When we write, as Amina Cain notes in A Horse at Night: On Writing, we create a feeling of border crossing for the reader:
‘What does a reader do with these literary landscapes? Is it enough just to see them? Pamuk suggests that to link them creates more than an aesthetic experience, that there is something to be gained in that linking, that in doing so we ourselves are moving outside of our own borders, able to more deeply apprehend our connection to all that exists.’
Pulling apart Joy Division’s lyrics I am crossing the borders of my present experience into the realm of past loves, intensely imagined. Language confronts us—reminding us of what we are latently carrying. And as Cain poignantly inquires, ‘Maybe we carry things that don’t actually belong to us.’
Writing can become a praxis of belonging. The interior play of language can provide different lenses through which to inspect the self and analyse what allows us to feel more belonging to the world. It is an intimate conversation with the mind and body. This Dasein analysis allows us to see ourselves and the world as they really are. But, critically, writing creates a radical space to imaginatively craft a more fulfilling and regenerative life-world for ourselves, beyond the borders of our existing one.
What song, poem or literary work has been stuck in your head? What words have spoken to you lately? What might these words represent for you?
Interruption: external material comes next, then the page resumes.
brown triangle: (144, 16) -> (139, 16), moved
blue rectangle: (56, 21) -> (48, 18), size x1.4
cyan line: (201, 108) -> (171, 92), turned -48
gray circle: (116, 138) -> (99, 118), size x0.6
Inspired by the concept of papelitos guardados (ref: The Latina Feminist Group, Telling to Live: Latina Feminist Testimonios, Duke University Press, 2001), I invite you to write down some of these lyrics/words alongside a memory that they evoke in you on a scrap piece of paper and keep this little paper in a safe, hidden place for you to return to—to perhaps analyse in solitude or share with others. Our stories have liberatory nutrients.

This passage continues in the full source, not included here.